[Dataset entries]
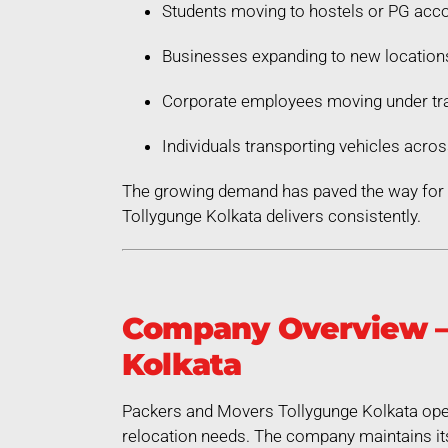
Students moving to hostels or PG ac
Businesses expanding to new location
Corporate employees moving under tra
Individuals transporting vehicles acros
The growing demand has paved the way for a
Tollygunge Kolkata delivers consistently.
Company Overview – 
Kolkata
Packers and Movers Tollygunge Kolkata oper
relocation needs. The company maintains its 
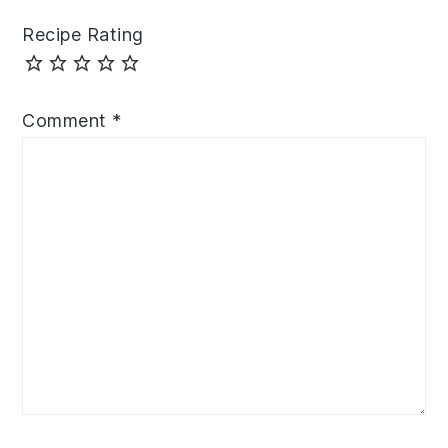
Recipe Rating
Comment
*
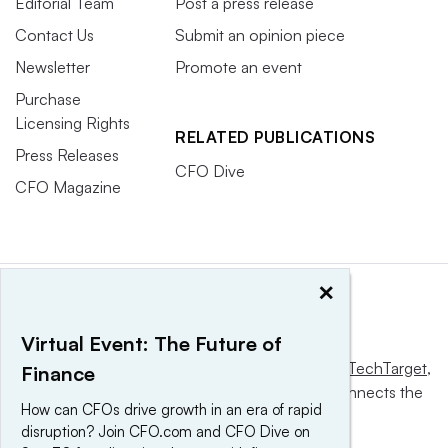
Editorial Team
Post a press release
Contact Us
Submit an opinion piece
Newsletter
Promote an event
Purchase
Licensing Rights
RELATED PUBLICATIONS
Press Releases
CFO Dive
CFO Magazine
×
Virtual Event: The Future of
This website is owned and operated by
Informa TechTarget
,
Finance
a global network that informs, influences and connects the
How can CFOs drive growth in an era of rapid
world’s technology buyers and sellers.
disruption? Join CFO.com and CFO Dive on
==
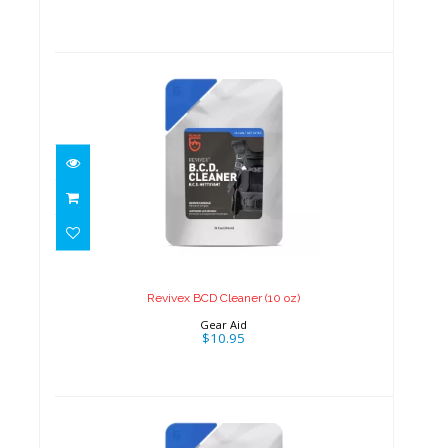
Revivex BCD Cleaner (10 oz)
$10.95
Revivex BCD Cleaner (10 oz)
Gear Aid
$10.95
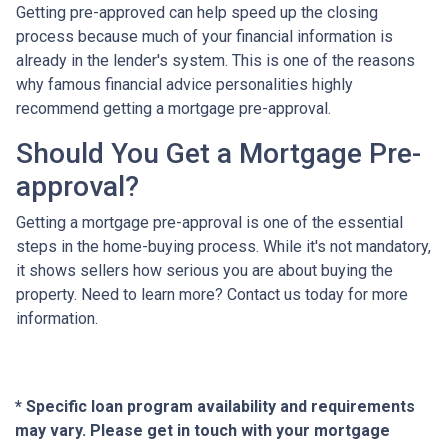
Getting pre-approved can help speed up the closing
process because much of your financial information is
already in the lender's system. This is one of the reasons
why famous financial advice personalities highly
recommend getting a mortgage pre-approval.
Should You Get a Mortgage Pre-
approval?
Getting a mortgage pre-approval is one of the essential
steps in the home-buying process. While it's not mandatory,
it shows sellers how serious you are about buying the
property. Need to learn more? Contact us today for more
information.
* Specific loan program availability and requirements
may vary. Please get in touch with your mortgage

▶ Exercise requirements: Restate word for word the lines of the data above, starting at the line containing "already in the" and ending at the line containing "may vary. Please", both included, and nothing more.

▶ Task output:
already in the lender's system. This is one of the reasons
why famous financial advice personalities highly
recommend getting a mortgage pre-approval.
Should You Get a Mortgage Pre-
approval?
Getting a mortgage pre-approval is one of the essential
steps in the home-buying process. While it's not mandatory,
it shows sellers how serious you are about buying the
property. Need to learn more? Contact us today for more
information.
* Specific loan program availability and requirements
may vary. Please get in touch with your mortgage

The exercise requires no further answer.